Maxi inchiesta su presunte pratiche illecite per il rilascio di permessi di soggiorno e cittadinanze a cittadini brasiliani. La Procura di Agrigento ha iscritto nel registro degli indagati 22 persone, tra cui un sindaco, un vicesindaco, funzionari comunali, agenti di polizia municipale, un avvocato e i responsabili di due agenzie. Per la maggior parte degli indagati sono state richieste misure cautelari.
L’indagine, condotta dalla squadra mobile di Agrigento e coordinata dalla Procura guidata dal procuratore Giovanni Di Leo, coinvolge diversi comuni della provincia: Aragona, Comitini, Camastra, Naro, Porto Empedocle, Raffadali e Siculiana.

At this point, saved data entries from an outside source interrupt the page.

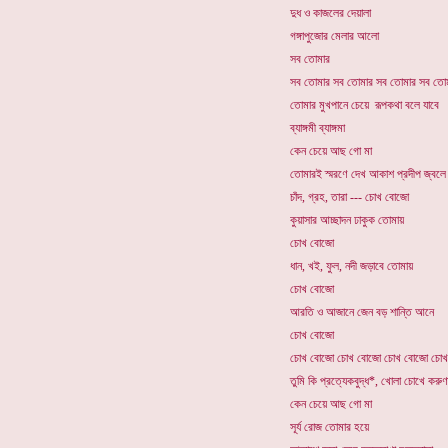
দুধ ও কাজলের দেয়ালা
গঙ্গাপুজোর মেলার আলো
সব তোমার
সব তোমার সব তোমার সব তোমার সব তো
তোমার মুখপানে চেয়ে রূপকথা বলে যাবে
ব্যাঙ্গমী ব্যাঙ্গমা
কেন চেয়ে আছ গো মা
তোমারই স্মরণে দেখ আকাশ প্রদীপ জ্বল
চাঁদ, গ্রহ, তারা --- চোখ বোজো
কুয়াসার আচ্ছাদন ঢাকুক তোমায়
চোখ বোজো
ধান, খই, ফুল, নদী জড়াবে তোমায়
চোখ বোজো
আরতি ও আজানে জেন বড় শান্তি আনে
চোখ বোজো
চোখ বোজো চোখ বোজো চোখ বোজো চো
তুমি কি প্রত্যেকবুদ্ধ*, খোলা চোখে করুণা 
কেন চেয়ে আছ গো মা
সূর্য রোজ তোমার হয়ে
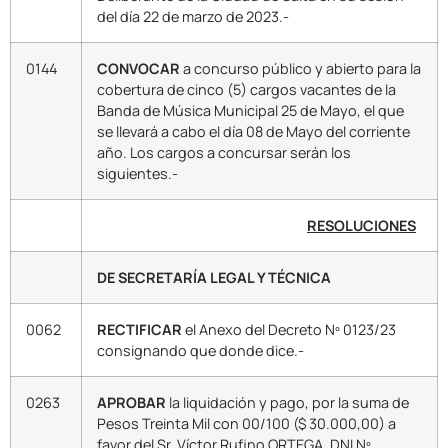
del día 22 de marzo de 2023.-
0144
CONVOCAR
a concurso público y abierto para la
cobertura de cinco (5) cargos vacantes de la
Banda de Música Municipal 25 de Mayo, el que
se llevará a cabo el día 08 de Mayo del corriente
año. Los cargos a concursar serán los
siguientes.-
RESOLUCIONES
DE SECRETARÍA LEGAL Y TÉCNICA
0062
RECTIFICAR
el Anexo del Decreto Nº 0123/23
consignando que donde dice.-
0263
APROBAR
la liquidación y pago, por la suma de
Pesos Treinta Mil con 00/100 ($ 30.000,00) a
favor del Sr. Víctor Rufino ORTEGA, DNI Nº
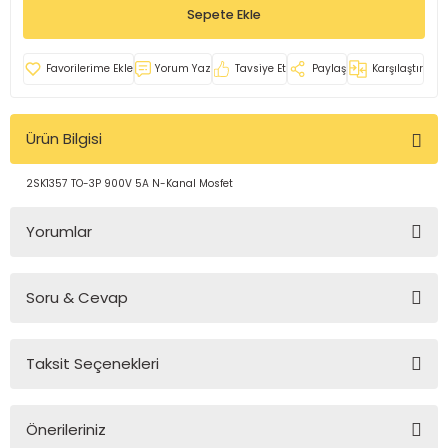
Sepete Ekle
rleri
e
azları
Yorum Yaz
Tavsiye Et
Paylaş
Karşılaştır
Ürün Bilgisi
2SK1357 TO-3P 900V 5A N-Kanal Mosfet
Yorumlar
Soru & Cevap
Bu ürüne ilk yorumu siz yapın!
Taksit Seçenekleri
Yorum Yaz
Ürün hakkında henüz soru sorulmamış.
Önerileriniz
Soru Sor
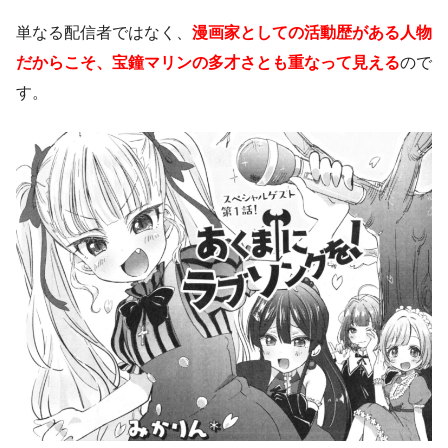
単なる配信者ではなく、
漫画家としての活動歴がある人物
だからこそ、宝鐘マリンの多才さとも重なって見える
ので
す。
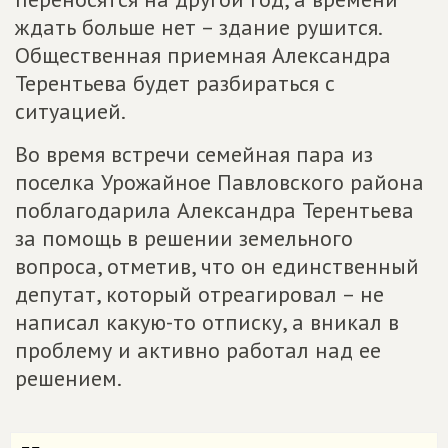
ждать больше нет – здание рушится.
Общественная приемная Александра
Терентьева будет разбираться с
ситуацией.
Во время встречи семейная пара из
поселка Урожайное Павловского района
поблагодарила Александра Терентьева
за помощь в решении земельного
вопроса, отметив, что он единственный
депутат, который отреагировал – не
написал какую-то отписку, а вникал в
проблему и активно работал над ее
решением.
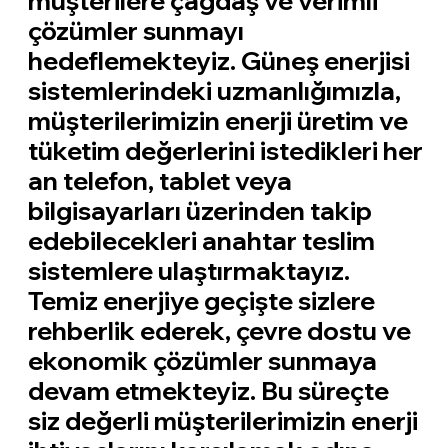
müşterilere çağdaş ve verimli
çözümler sunmayı
hedeflemekteyiz. Güneş enerjisi
sistemlerindeki uzmanlığımızla,
müşterilerimizin enerji üretim ve
tüketim değerlerini istedikleri her
an telefon, tablet veya
bilgisayarları üzerinden takip
edebilecekleri anahtar teslim
sistemlere ulaştırmaktayız.
Temiz enerjiye geçişte sizlere
rehberlik ederek, çevre dostu ve
ekonomik çözümler sunmaya
devam etmekteyiz. Bu süreçte
siz değerli müşterilerimizin enerji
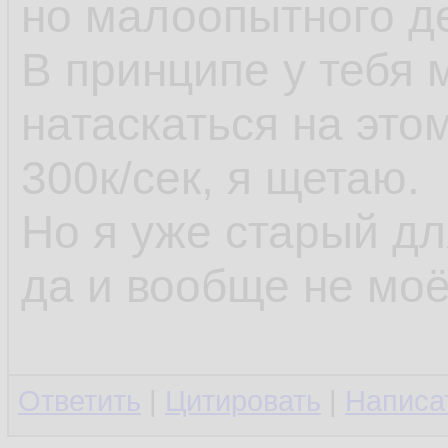
но малоопытного д
В принципе у тебя
натаскаться на это
300к/сек, я щетаю.
Но я уже старый д
да и вообще не моё
Ответить
|
Цитировать
|
Написа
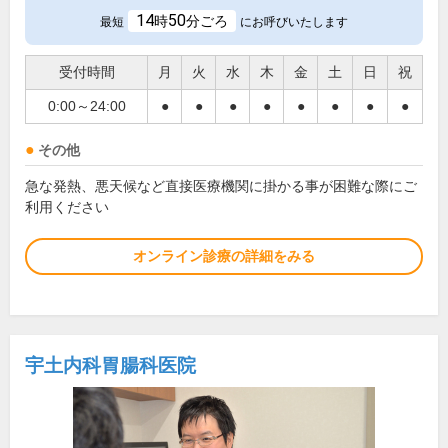
14
50
時
分ごろ
最短
にお呼びいたします
受付時間
月
火
水
木
金
土
日
祝
0:00～24:00
●
●
●
●
●
●
●
●
その他
急な発熱、悪天候など直接医療機関に掛かる事が困難な際にご
利用ください
オンライン診療の詳細をみる
宇土内科胃腸科医院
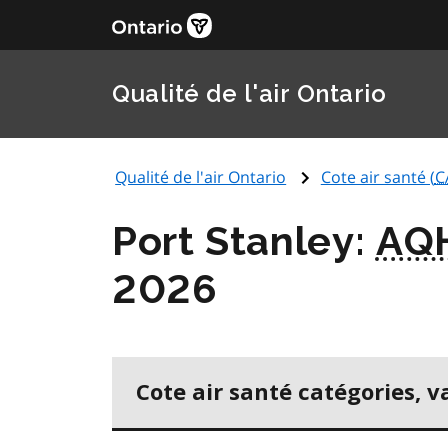
Qualité de l'air Ontario
Qualité de l'air Ontario
Cote air santé (
C
Port Stanley:
AQ
2026
Cote air santé catégories, v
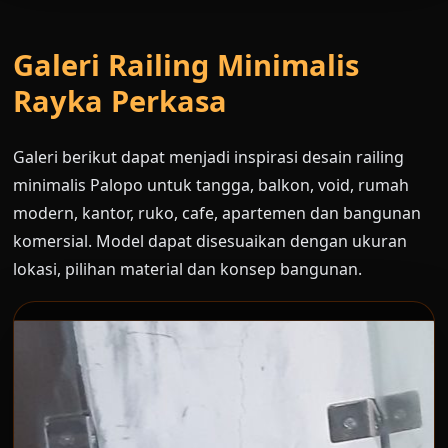
Galeri Railing Minimalis
Rayka Perkasa
Galeri berikut dapat menjadi inspirasi desain railing
minimalis Palopo untuk tangga, balkon, void, rumah
modern, kantor, ruko, cafe, apartemen dan bangunan
komersial. Model dapat disesuaikan dengan ukuran
lokasi, pilihan material dan konsep bangunan.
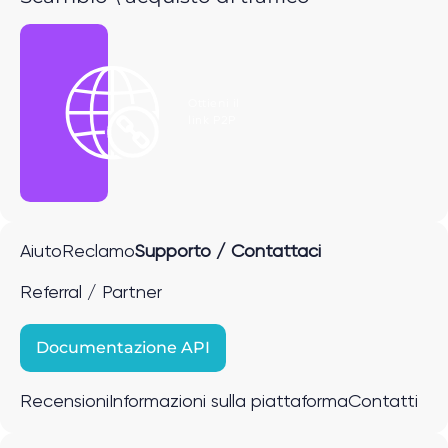
Ottieni il
link P2P
Aiuto
Reclamo
Supporto / Contattaci
Referral / Partner
Documentazione API
Recensioni
Informazioni sulla piattaforma
Contatti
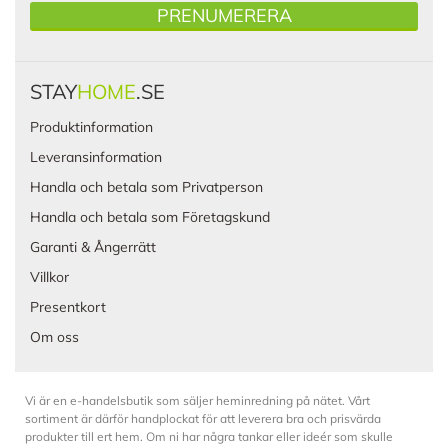
PRENUMERERA
STAY
HOME
.SE
Produktinformation
Leveransinformation
Handla och betala som Privatperson
Handla och betala som Företagskund
Garanti & Ångerrätt
Villkor
Presentkort
Om oss
Vi är en e-handelsbutik som säljer heminredning på nätet. Vårt
sortiment är därför handplockat för att leverera bra och prisvärda
produkter till ert hem. Om ni har några tankar eller ideér som skulle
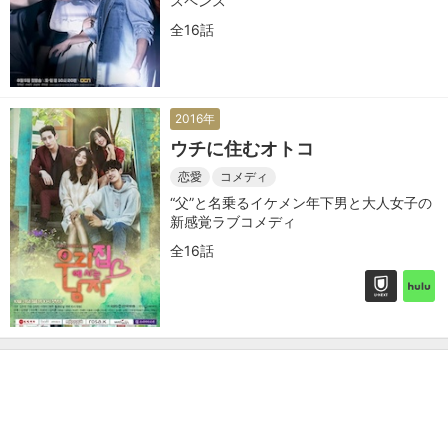
スペンス
全16話
2016年
ウチに住むオトコ
恋愛
コメディ
“父”と名乗るイケメン年下男と大人女子の
新感覚ラブコメディ
全16話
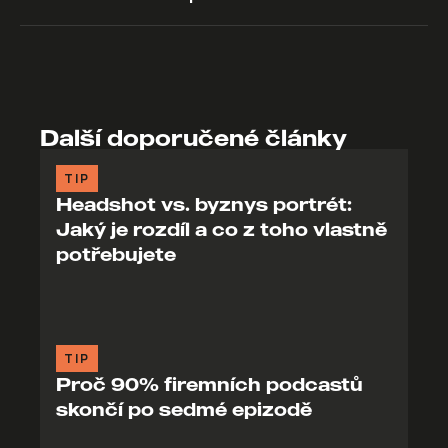
Další doporučené články
TIP
Headshot vs. byznys portrét:
Jaký je rozdíl a co z toho vlastně
potřebujete
TIP
Proč 90% firemních podcastů
skončí po sedmé epizodě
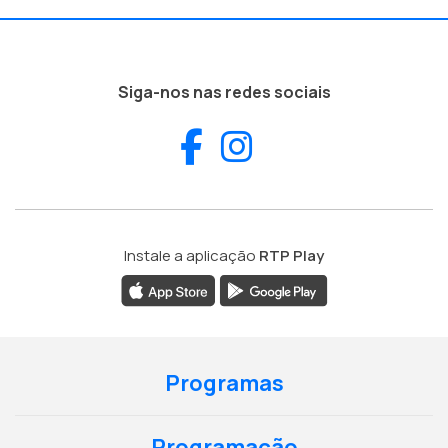
Siga-nos nas redes sociais
Facebook
Instagram
Instale a aplicação
RTP Play
Programas
Programação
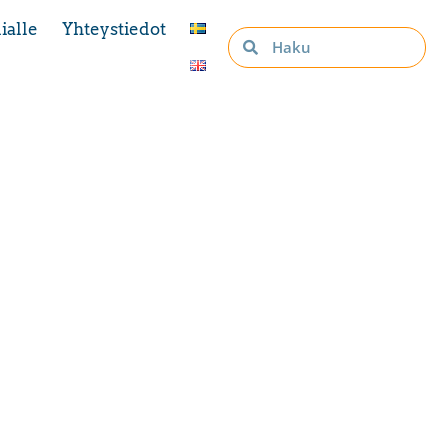
ialle
Yhteystiedot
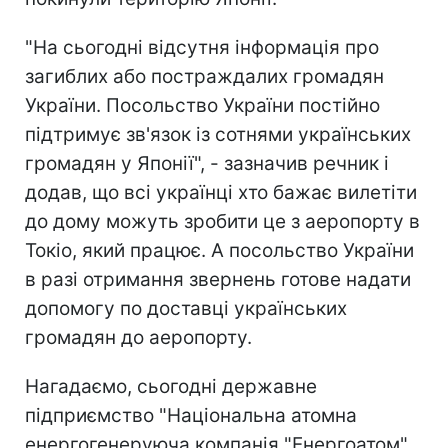
"На сьогодні відсутня інформація про
загиблих або постраждалих громадян
України. Посольство України постійно
підтримує зв'язок із сотнями українських
громадян у Японії", - зазначив речник і
додав, що всі українці хто бажає вилетіти
до дому можуть зробити це з аеропорту в
Токіо, який працює. А посольство України
в разі отримання звернень готове надати
допомогу по доставці українських
громадян до аеропорту.
Нагадаємо, сьогодні державне
підприємство "Національна атомна
енергогенеруюча компанія "Енергоатом"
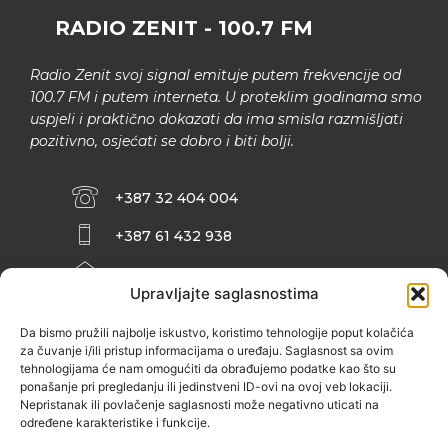
RADIO ZENIT - 100.7 FM
Radio Zenit svoj signal emituje putem frekvencije od
100.7 FM i putem interneta. U proteklim godinama smo
uspjeli i praktično dokazati da ima smisla razmišljati
pozitivno, osjećati se dobro i biti bolji.
+387 32 404 004
+387 61 432 938
INFO@ZENIT.BA
Upravljajte saglasnostima
HUSEINA KULENOVIĆA BR. 2 (RK
ZENIČANKA, 3. SPRAT), 72000 ZENICA
Da bismo pružili najbolje iskustvo, koristimo tehnologije poput kolačića
za čuvanje i/ili pristup informacijama o uređaju. Saglasnost sa ovim
tehnologijama će nam omogućiti da obrađujemo podatke kao što su
ponašanje pri pregledanju ili jedinstveni ID-ovi na ovoj veb lokaciji.
Nepristanak ili povlačenje saglasnosti može negativno uticati na
određene karakteristike i funkcije.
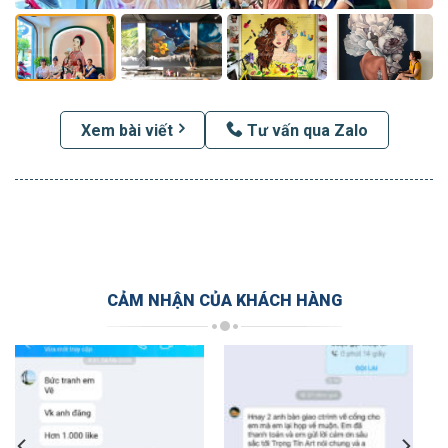
Xem bài viết
Tư vấn qua Zalo
CẢM NHẬN CỦA KHÁCH HÀNG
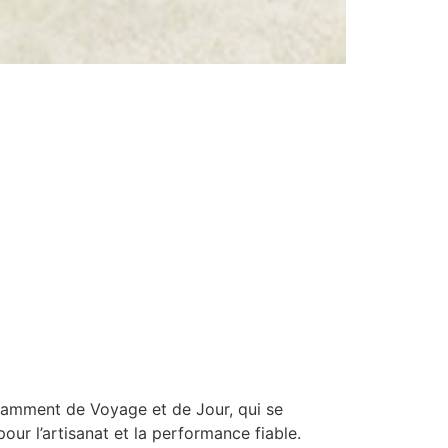
otamment de Voyage et de Jour, qui se
our l’artisanat et la performance fiable.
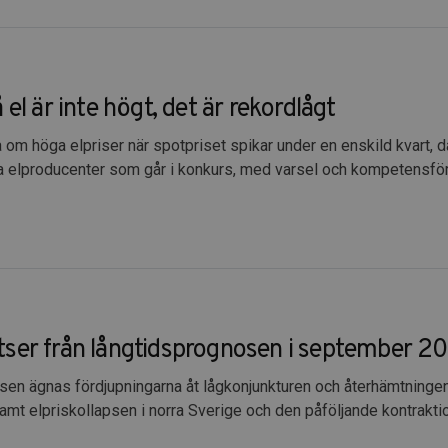
 el är inte högt, det är rekordlågt
sa om höga elpriser när spotpriset spikar under en enskild kvart, 
elproducenter som går i konkurs, med varsel och kompetensförlu
ser från långtidsprognosen i september 2
n ägnas fördjupningarna åt lågkonjunkturen och återhämtningen i
amt elpriskollapsen i norra Sverige och den påföljande kontraktio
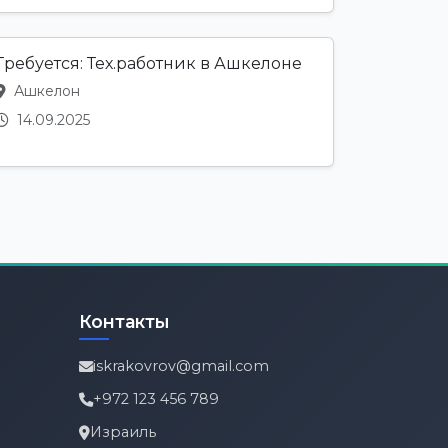
Требуется: Тех.работник в Ашкелоне
Ашкелон
14.09.2025
Контакты
iskrakovrov@gmail.com
+972 123 456 789
Израиль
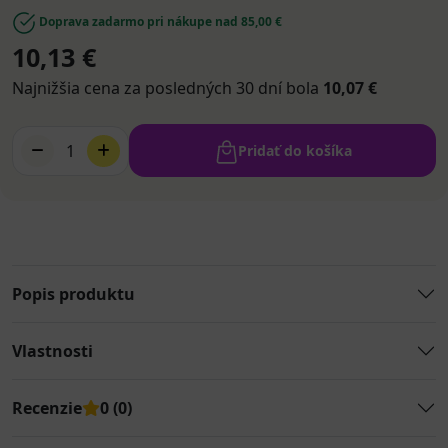
Doprava zadarmo pri nákupe nad 85,00 €
10,13 €
Najnižšia cena za posledných 30 dní bola
10,07 €
1
Pridať do košíka
Popis produktu
Vlastnosti
Recenzie
0 (0)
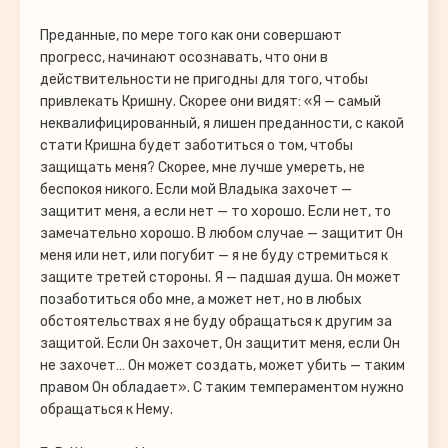
Преданные, по мере того как они совершают
прогресс, начинают осознавать, что они в
действительности не пригодны для того, чтобы
привлекать Кришну. Скорее они видят: «Я — самый
неквалифицированный, я лишен преданности, с какой
стати Кришна будет заботиться о том, чтобы
защищать меня? Скорее, мне лучше умереть, не
беспокоя никого. Если мой Владыка захочет —
защитит меня, а если нет — то хорошо. Если нет, то
замечательно хорошо. В любом случае — защитит Он
меня или нет, или погубит — я не буду стремиться к
защите третей стороны. Я — падшая душа. Он может
позаботиться обо мне, а может нет, но в любых
обстоятельствах я не буду обращаться к другим за
защитой. Если Он захочет, Он защитит меня, если Он
не захочет… Он может создать, может убить — таким
правом Он обладает». С таким темпераментом нужно
обращаться к Нему.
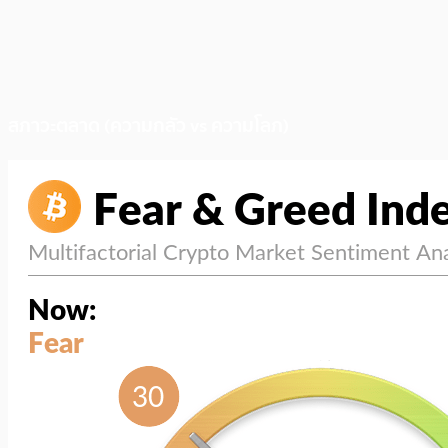
สภาวะตลาด (ความกลัว vs ความโลภ)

Secondo l’ipotesi accusatoria, centinaia di cittadini brasiliani sarebbero arrivati nel territorio agrigentino per ottenere la cittadinanza italiana attraverso documenti falsi.
Le due agenzie finite sotto inchiesta avrebbero curato ogni fase dell’operazione, dal trasporto dei sudamericani alla loro sistemazione in abitazioni in affitto – spesso riconducibili a parenti di dipendenti pubblici – fino alla predisposizione di attestazioni lavorative inesistenti. I richiedenti avrebbero pagato somme comprese tra i 3.500 e i 5.000 euro.
La Procura ha chiesto gli arresti domiciliari per il sindaco di Camastra, Dario Gaglio. Tuttavia, il gip del tribunale di Agrigento ha rigettato le richieste di misure cautelari. L’ufficio inquirente ha quindi presentato ricorso al tribunale del Riesame di Palermo. Le udienze sono previste per il mese di marzo.